St Andrew’s Empty Stands a Sign of FA Cup’s Fading, but Not Forgotten, Magic
Most match days, you can barely squeeze into the bar of the Royal George Hotel at the north-eastern corner of St Andrew’s. An hour before Birmingham play Blackburn, however, there are still plenty of chairs and tables available. A short distance away, in front of the Tilton Road Stand, a lone steward stands solemn guard in front of a bank of silent turnstiles. The magic of the FA Cup is still very much in evidence, it seems – but these days it tends to be more of a vanishing act.
It’s a similar story inside the stadium, where only one of the four stands – the Kop – is fully open, along with a sliver of away fans in the Gil Merrick. This despite Blackburn bringing a healthy away contingent and tickets being attractively priced at £12. Birmingham’s Twitter account was still trying to flog them early on Saturday morning.
“Good luck with that,” one fan replied. “Got a new pack of batteries I want to lick,” said another. A third respondent simply posted a gif of a man bashing himself in the head with a rock hammer.
If this seems like something of a shame, given these are two of England’s most venerable clubs with 10 FA Cup final appearances and 27 semi-finals between them, then perhaps we should scarcely be surprised either. The home side are currently fighting relegation from the Championship, while the visitors still have a decent shot at making the play-offs. An exhausting festive period, when these sides played each other on Boxing Day, has taken its toll. The game was moved to a lunchtime kick-off for overseas television (presumably in North Korea). You could scarcely concoct a less romantic set of circumstances if you tried.
The problem is that for all the pleasing randomness of the FA Cup, the A-list collisions and potential giant-killings that make its reputation are vanishingly rare. Of the 32 third-round ties, only half a dozen offer the genuine peril of a Premier League side playing a team two or more divisions below.
Ultimately, the competition’s lifeblood is ties like Birmingham v Blackburn. And if public engagement is anything to go by, there’s trouble ahead. Before the game, Birmingham’s struggling manager, Pep Clotet, was asked how much importance he placed on the FA Cup. The Spaniard pondered his answer for a full six seconds. “It’s an official game for the club,” he eventually said.
To be fair to them, neither Clotet nor his opposite number, Tony Mowbray, treated the fixture with outright disdain. Blackburn made three changes, one of which was enforced by injury. Birmingham made seven, but with the returning Jake Clarke-Salter still fielded a reasonably strong side.

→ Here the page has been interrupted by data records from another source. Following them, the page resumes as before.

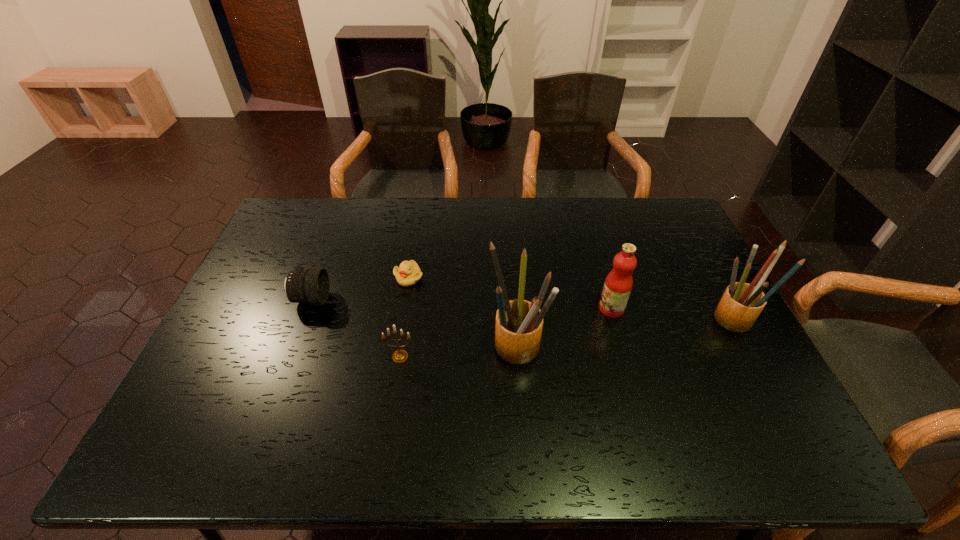 I want to click on vacant space positioned 0.090m on the left of the rightmost object, so click(x=681, y=322).

In order to click on free space located on the left of the candelabrum in this screenshot , I will do `click(246, 356)`.

At what (x,y) coordinates should I click in order to perform the action: click on vacant space located at the front element of the leftmost object. Please return your answer as a coordinate pair (x, y). Looking at the image, I should click on point(420,300).

I want to click on free space located 0.220m on the front label of the fruit juice, so click(523, 309).

The image size is (960, 540). I want to click on free space located on the front label of the fruit juice, so click(540, 309).

This screenshot has height=540, width=960. Find the location of `free space located 0.210m on the front label of the fruit juice`. free space located 0.210m on the front label of the fruit juice is located at coordinates (526, 309).

Find the location of a particular element. The height and width of the screenshot is (540, 960). blank space located at the face of the duckling is located at coordinates (396, 355).

Image resolution: width=960 pixels, height=540 pixels. In order to click on object located in the right edge section of the desktop in this screenshot , I will do `click(741, 304)`.

The image size is (960, 540). Identify the location of vacant position at the far edge of the desktop. (545, 217).

Where is `vacant space at the left edge`? The height and width of the screenshot is (540, 960). vacant space at the left edge is located at coordinates pos(262,255).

They even made a dream start, Dan Crowley scoring a brilliant solo goal after running unchallenged from the halfway line.

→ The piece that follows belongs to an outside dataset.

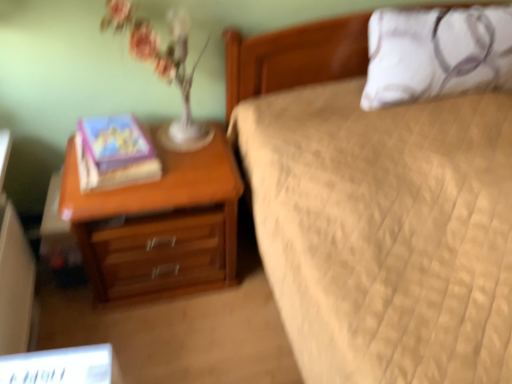 At what (x,y) coordinates should I click in order to perform the action: click on vacant space to the right of matte purple book at left. Please return your answer as a coordinate pair (x, y). This screenshot has width=512, height=384. Looking at the image, I should click on (191, 162).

Slowly though Blackburn came back into it with Sam Gallagher missing an increasingly comical series of chances. On the hour, the Birmingham substitute Ivan Sunjic hauled him down as he bore down on goal, earning himself a red card and a penalty: not bad for a player who had been on the field for barely two minutes. As Adam Armstrong equalised, and the dreaded spectre of a replay presented itself, the game gave way to lawless chaos.
With seconds remaining, Birmingham’s 10 men broke. Blackburn took an age to organise and Jérémie Bela squeezed home an unlikely winner from a tight angle.
A despondent Mowbray was the first man down the tunnel after the final whistle. “I grew up in an era where you respected the FA Cup,” he said. “It was the biggest day of the year in our family. But that’s our fifth game in 13 days. It’s easy to sit and talk about disrespecting the Cup. But footballers aren’t machines.”
For Birmingham, meanwhile, unconfined jubilation. The attendance of 7,330 was the lowest here since 2016 and the lowest in the FA Cup since 1990. But as the players stayed on after the final whistle to applaud all one and a half sides of the ground, it was possible to speculate that even in the drudgery of an FA Cup third‑round tie nobody wanted to watch, it was still possible to find a little joy. You just needed to know where to look.